While calling the $11.4 million general fund shortfall in Rhode Island’s capital city a credit negative, Moody’s Investors Service praised Providence officials for balancing its budget one year after it faced a gap of $110 million.
“The city’s financial position has weakened considerably over the past four years. However, its balanced budget for 2013 indicates some progress toward restoring fiscal stability,” Moody’s said in a commentary.
The city released an audit two weeks ago that showed a $15 million operating deficit for fiscal 2012, resulting in the negative general fund balance.
Moody’s rates the city’s general obligation bonds Baa1, while Fitch Ratings and Standard & Poor’s each assign BBB ratings.
Last February, Taveras warned in his state of the city address that Providence was on the edge of bankruptcy: “We are standing on the edge and staring into a black hole.”
But over the past year the city narrowed the gap by $95 million, negotiating pension and health care concessions from employees and retirees, renegotiating greater payments in lieu of taxes from nonprofit organizations, reducing education spending by $30 million and increasing property taxes by 8%. Moody’s called the December pension benefit-reduction agreement with police unions a credit positive.

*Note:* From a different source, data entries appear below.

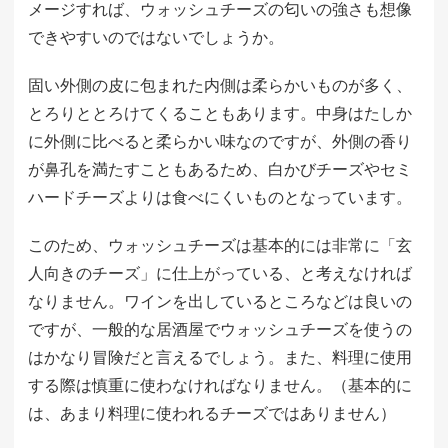
メージすれば、ウォッシュチーズの匂いの強さも想像
できやすいのではないでしょうか。
固い外側の皮に包まれた内側は柔らかいものが多く、
とろりととろけてくることもあります。中身はたしか
に外側に比べると柔らかい味なのですが、外側の香り
が鼻孔を満たすこともあるため、白かびチーズやセミ
ハードチーズよりは食べにくいものとなっています。
このため、ウォッシュチーズは基本的には非常に「玄
人向きのチーズ」に仕上がっている、と考えなければ
なりません。ワインを出しているところなどは良いの
ですが、一般的な居酒屋でウォッシュチーズを使うの
はかなり冒険だと言えるでしょう。また、料理に使用
する際は慎重に使わなければなりません。（基本的に
は、あまり料理に使われるチーズではありません）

“In the past two years, the Taveras administration and the city of Providence have secured a number of accomplishments,” Providence finance director Michael Pearis wrote in the city audit.
Moody’s said Providence’s 2012 deficit would have been deeper had it fully paid its annual pension contribution. The audit showed that Providence did not pay $5.4 million, or 10%, of its required contribution.
According to Moody’s, which cited the most recent actuarial valuation in June 2011, the city’s pension is only 32% funded, with its $903 million unfunded liability equating to 140% of operating revenues.
The rating agency also called the use of settlement money from online search engine Google to replenish pension funds a credit positive for North Providence and East Providence.
The communities deposited $20.6 million and $49.2 million, respectively, after the U.S. Department of Justice granted special permission for that use. Each received $60 million for participating in a federal investigation into illegal online prescription drug sales.